With the assumption that you understand the ramifications, I’ll go ahead and finish the query.
[49]:
from opendp.measurements import make_base_laplace
from opendp.mod import enable_features
enable_features("floating-point")
# add laplace noise
dp_mean = mean_age_preprocessor >> make_base_laplace(scale=1.0)
mean_release = dp_mean(data)
print("DP mean:", mean_release)
DP mean: 45.10625466380808
Depending on your use-case, you may find greater utility separately releasing a DP sum and a DP count, and then postprocessing them into the mean. In the above mean example, you could even take advantage of this to avoid using floating-point numbers.
Zero-Concentrated Differential Privacy#
In this example, I chain with the gaussian mechanism instead, with a budget of .05 rho.
[50]:
from opendp.measurements import make_base_gaussian
variance = (
# Convert data into a dataframe of string columns
make_split_dataframe(separator=",", col_names=col_names) >>
# Selects a column of df, Vec<str>
make_select_column(key="age", TOA=str) >>
# Cast the column as Vec<float>, and fill nulls with the default value, 0.
make_cast_default(TIA=str, TOA=float) >>
# Clamp age values
make_clamp(bounds=float_age_bounds) >>
# Resize the dataset to length `count_release`.
make_bounded_resize(size=count_release, bounds=float_age_bounds, constant=20.) >>
# Compute the mean
make_sized_bounded_mean(size=count_release, bounds=float_age_bounds)
)
dp_variance = binary_search_chain(
lambda s: variance >> make_base_gaussian(scale=s),
d_in=max_influence, d_out=.05)
print("DP variance:", dp_variance(data))
DP variance: 44.5986145355549
Measure Casting#
In the previous example, we have a privacy parameter in terms of rho.

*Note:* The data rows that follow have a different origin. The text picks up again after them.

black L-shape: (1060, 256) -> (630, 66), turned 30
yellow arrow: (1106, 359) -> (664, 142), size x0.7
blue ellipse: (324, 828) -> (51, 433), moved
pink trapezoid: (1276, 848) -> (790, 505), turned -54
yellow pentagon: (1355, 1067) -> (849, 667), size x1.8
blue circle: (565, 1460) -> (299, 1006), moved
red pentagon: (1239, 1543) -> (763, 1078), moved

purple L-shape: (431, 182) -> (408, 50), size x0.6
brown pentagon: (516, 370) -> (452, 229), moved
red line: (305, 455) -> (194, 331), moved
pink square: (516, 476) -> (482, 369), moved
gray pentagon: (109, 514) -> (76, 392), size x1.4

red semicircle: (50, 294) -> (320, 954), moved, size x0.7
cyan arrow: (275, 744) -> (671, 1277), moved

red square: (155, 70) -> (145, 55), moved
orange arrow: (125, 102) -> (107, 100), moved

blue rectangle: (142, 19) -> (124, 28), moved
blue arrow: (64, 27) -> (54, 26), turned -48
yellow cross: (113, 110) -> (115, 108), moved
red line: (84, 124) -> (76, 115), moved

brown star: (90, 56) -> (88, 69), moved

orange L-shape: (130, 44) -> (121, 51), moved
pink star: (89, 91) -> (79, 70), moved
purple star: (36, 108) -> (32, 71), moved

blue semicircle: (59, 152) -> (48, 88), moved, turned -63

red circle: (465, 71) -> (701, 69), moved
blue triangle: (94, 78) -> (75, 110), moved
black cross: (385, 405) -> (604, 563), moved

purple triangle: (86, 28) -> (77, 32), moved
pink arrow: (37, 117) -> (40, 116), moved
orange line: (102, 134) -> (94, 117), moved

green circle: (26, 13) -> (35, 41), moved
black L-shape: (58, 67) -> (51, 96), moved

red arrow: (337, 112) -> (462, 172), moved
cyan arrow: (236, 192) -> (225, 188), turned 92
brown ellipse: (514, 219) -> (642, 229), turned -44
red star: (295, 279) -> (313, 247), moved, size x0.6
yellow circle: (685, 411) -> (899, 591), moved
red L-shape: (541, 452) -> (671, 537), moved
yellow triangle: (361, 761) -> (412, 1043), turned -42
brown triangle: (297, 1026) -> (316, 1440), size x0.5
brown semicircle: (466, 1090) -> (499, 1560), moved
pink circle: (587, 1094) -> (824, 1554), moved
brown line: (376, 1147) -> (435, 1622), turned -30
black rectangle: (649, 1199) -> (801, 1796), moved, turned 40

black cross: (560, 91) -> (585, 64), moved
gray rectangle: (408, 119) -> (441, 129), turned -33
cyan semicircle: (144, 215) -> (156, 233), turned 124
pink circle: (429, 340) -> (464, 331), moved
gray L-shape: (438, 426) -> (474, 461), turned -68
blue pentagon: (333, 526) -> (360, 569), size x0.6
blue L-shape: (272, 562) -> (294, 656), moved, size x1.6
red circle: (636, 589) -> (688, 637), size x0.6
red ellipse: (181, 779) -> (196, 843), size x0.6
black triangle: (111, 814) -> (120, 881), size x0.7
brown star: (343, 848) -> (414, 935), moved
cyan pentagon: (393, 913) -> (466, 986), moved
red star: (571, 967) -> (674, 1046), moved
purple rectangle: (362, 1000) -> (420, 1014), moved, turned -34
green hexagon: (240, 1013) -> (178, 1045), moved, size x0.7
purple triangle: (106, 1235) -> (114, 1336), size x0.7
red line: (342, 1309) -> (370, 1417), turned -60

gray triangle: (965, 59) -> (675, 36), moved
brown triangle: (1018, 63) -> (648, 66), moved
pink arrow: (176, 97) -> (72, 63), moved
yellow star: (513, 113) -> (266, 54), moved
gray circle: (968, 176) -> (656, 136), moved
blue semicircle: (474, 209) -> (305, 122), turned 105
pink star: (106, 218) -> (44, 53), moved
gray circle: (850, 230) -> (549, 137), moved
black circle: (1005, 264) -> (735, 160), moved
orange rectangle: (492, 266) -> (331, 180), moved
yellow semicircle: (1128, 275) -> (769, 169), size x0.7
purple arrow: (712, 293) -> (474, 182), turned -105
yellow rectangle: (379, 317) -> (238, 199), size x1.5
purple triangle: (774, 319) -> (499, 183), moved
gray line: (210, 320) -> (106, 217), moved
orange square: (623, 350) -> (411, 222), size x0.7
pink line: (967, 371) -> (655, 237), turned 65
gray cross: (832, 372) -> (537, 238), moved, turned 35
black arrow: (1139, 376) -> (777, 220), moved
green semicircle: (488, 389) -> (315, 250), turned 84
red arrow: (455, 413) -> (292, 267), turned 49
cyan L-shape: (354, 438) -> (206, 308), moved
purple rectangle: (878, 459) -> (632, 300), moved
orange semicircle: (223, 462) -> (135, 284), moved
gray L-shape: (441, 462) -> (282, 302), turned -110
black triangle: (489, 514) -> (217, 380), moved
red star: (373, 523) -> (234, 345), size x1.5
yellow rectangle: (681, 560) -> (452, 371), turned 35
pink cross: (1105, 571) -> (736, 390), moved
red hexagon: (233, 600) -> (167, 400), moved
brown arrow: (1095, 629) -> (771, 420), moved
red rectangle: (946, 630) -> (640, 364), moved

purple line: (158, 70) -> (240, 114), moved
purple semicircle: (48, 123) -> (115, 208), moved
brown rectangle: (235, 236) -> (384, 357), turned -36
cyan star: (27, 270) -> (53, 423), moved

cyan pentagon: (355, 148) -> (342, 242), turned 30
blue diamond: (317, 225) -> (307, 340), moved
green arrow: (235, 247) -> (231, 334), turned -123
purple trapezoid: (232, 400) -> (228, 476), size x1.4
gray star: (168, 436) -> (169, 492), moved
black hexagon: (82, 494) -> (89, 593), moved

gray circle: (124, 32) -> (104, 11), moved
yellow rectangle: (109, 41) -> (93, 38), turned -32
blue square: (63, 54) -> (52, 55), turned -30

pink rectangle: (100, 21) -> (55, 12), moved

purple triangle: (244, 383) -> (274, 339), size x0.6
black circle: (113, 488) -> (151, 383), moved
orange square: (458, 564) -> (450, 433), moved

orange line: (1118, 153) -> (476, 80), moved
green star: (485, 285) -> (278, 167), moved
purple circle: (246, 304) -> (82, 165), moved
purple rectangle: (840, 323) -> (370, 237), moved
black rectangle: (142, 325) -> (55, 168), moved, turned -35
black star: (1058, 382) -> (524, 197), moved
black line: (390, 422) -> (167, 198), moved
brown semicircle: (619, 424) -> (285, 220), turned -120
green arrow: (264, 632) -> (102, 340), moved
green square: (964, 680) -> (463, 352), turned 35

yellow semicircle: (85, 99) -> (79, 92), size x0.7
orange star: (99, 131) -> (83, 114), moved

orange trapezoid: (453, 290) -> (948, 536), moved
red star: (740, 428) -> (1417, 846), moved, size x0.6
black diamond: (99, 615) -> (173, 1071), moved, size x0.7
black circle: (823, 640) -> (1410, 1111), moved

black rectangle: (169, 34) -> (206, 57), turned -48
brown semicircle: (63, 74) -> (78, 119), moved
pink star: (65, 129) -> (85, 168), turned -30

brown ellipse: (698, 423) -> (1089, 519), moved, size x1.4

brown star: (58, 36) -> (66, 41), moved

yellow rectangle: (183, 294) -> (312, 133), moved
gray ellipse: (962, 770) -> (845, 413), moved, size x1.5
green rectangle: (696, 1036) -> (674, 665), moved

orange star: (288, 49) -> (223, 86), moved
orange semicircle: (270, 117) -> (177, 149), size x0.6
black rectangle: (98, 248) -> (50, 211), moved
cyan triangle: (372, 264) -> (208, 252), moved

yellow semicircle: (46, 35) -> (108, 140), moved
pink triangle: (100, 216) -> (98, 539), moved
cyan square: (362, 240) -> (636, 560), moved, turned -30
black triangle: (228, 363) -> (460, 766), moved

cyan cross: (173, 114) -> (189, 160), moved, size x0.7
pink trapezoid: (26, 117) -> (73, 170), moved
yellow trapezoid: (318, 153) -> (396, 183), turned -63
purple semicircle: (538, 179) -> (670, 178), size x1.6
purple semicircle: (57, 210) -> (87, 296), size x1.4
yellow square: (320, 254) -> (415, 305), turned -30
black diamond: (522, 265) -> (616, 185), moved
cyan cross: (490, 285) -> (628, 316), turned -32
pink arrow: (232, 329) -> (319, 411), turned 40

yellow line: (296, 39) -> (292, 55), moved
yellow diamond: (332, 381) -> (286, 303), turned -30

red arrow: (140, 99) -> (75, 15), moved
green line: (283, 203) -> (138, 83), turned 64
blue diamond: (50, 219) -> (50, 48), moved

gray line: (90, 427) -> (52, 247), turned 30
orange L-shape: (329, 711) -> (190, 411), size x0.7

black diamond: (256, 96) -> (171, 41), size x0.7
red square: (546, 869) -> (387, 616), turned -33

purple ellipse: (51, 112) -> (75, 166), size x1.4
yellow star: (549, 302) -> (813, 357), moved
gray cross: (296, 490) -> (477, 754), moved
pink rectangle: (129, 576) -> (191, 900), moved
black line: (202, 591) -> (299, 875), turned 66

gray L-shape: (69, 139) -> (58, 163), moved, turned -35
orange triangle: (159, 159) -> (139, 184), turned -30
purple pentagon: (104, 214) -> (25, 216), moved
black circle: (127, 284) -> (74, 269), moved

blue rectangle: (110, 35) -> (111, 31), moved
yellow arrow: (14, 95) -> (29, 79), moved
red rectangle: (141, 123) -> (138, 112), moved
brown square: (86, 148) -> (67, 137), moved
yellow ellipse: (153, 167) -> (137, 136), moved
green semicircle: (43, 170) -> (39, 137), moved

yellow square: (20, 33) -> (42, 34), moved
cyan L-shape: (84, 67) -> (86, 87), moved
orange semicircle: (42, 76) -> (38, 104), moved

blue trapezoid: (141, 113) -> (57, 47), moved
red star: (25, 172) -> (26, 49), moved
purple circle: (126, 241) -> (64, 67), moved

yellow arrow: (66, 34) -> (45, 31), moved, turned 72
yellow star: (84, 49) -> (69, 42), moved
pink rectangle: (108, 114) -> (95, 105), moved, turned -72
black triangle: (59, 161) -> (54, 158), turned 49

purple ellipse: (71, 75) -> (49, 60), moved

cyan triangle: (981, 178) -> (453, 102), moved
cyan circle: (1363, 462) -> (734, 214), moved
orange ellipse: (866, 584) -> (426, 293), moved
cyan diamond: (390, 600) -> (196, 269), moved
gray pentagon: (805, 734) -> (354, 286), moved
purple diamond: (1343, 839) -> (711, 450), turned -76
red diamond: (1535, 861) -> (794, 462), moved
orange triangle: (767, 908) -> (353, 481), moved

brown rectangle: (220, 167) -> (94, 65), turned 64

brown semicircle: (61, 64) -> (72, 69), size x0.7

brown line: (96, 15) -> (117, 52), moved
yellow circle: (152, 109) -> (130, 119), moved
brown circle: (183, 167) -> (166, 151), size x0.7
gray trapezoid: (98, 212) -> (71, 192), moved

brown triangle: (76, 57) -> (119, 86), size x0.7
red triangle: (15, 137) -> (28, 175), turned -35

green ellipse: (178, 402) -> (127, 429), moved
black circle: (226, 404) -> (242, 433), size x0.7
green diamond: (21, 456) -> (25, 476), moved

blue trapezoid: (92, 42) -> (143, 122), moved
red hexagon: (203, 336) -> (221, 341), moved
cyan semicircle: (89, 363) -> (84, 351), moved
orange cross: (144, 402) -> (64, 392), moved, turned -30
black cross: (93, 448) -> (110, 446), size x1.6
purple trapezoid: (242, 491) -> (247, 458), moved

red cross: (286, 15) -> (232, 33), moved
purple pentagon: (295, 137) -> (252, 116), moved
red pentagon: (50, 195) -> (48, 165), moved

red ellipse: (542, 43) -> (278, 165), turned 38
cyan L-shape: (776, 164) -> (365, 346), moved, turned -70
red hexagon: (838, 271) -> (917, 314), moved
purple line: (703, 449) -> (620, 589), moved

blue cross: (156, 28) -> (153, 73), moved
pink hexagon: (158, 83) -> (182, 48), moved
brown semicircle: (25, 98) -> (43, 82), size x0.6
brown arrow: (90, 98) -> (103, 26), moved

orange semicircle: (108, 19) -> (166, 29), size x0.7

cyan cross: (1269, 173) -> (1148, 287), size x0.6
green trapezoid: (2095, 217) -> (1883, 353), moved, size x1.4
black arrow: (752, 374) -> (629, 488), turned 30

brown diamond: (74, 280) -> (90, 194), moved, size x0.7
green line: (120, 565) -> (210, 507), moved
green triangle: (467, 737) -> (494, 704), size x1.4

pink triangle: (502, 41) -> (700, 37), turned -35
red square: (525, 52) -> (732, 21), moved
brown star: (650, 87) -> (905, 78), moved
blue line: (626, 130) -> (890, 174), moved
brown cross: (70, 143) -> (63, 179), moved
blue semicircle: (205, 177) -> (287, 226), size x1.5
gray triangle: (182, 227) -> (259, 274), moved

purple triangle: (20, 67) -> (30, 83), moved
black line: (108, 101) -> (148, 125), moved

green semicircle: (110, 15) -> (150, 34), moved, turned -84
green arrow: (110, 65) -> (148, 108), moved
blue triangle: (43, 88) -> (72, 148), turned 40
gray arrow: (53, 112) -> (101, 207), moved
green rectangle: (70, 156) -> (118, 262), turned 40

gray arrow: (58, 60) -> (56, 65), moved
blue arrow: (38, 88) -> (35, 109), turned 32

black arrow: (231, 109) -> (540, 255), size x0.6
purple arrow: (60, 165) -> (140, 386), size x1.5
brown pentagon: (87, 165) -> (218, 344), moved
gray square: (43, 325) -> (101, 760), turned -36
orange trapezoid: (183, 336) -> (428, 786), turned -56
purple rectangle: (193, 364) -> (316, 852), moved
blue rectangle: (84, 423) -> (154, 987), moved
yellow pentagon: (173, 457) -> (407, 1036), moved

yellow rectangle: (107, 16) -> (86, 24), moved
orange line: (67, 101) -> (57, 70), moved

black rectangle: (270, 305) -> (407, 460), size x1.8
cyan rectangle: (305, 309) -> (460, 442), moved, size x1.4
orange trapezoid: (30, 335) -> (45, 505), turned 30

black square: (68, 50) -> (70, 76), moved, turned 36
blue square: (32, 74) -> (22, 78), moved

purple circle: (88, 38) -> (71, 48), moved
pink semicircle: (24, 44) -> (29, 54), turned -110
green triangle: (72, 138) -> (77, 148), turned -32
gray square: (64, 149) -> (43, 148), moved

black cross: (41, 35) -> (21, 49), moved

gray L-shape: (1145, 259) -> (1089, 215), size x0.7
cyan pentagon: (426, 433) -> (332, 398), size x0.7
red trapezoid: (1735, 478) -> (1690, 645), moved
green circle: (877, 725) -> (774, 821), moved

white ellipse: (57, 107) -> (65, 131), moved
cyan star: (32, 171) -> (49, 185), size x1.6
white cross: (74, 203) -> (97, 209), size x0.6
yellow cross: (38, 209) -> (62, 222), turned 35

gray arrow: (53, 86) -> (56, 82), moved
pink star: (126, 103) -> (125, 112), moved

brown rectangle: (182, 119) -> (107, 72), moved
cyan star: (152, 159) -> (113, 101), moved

We can use make_zCDP_to_approxDP
to convert the distance type to an ε(δ) pareto-curve.
[51]:
from opendp.combinators import make_fix_delta, make_zCDP_to_approxDP
app_dp_variance = make_zCDP_to_approxDP(dp_variance)
# evaluate the privacy map to get a curve
curve = app_dp_variance.map(max_influence)
# solve for epsilon when delta is fixed
curve.epsilon(delta=1e-7)
[51]:
1.6194085342284823
We can use make_fix_delta
to emit (ε, δ) pairs instead:
[52]:
from opendp.combinators import make_fix_delta
fixed_app_dp_variance = make_fix_delta(app_dp_variance, delta=1e-7)
fixed_app_dp_variance.map(max_influence)
[52]:
(1.6194085342284823, 1e-07)
This can be used in conjunction with the binary search utilities to solve for a scale parameter:
[53]:
budget = (1., 1e-7)
def make_dp_variance(scale):
adp = make_zCDP_to_approxDP(make_base_gaussian(scale))
return variance >> make_fix_delta(adp, delta=budget[1])
dp_variance_lte_budget = binary_search_chain(
make_dp_variance,
d_in=max_influence, d_out=budget)
# we know this measurement is calibrated to be lte budget
assert dp_variance_lte_budget.check(max_influence, budget)
Composition#
We can compose multiple measurements into one measurement with make_basic_composition
:
[54]:
from opendp.combinators import make_basic_composition
composed = make_basic_composition([dp_sum, dp_mean])
composed(data)
[54]:
[30292669, 44.980434787860254]
In order to compose, all measurements must share the same input domain, input metric and output measure. We can still use the privacy map to see the epsilon usage of this new measurement:
[56]:
composed.map(max_influence)
[56]:
1.100100100100557
Population Amplification#
Another type of combinator is an amplifier. In this example I’ll apply the amplifier to a dp variance estimator:
[55]:
from opendp.transformations import make_sized_bounded_variance
from opendp.combinators import make_population_amplification
variance = make_sized_bounded_variance(size=count_release, bounds=float_age_bounds)
dp_variance = binary_search_chain(
lambda s: variance >> make_base_laplace(scale=s),
d_in=max_influence,
d_out=1.
)
# requires a looser trust model, as the population size can be set arbitrarily
enable_features("honest-but-curious")
make_population_amplification(dp_variance, 100_000).map(1)
[55]:
0.01701997053694077
You’ll notice that we found a dp variance estimator that was 1 epsilon-DP, but after amplification, it now uses a much smaller epsilon. We are taking advantage of the knowledge that the dataset was a simple sample from a larger population with at least 100,000 individuals.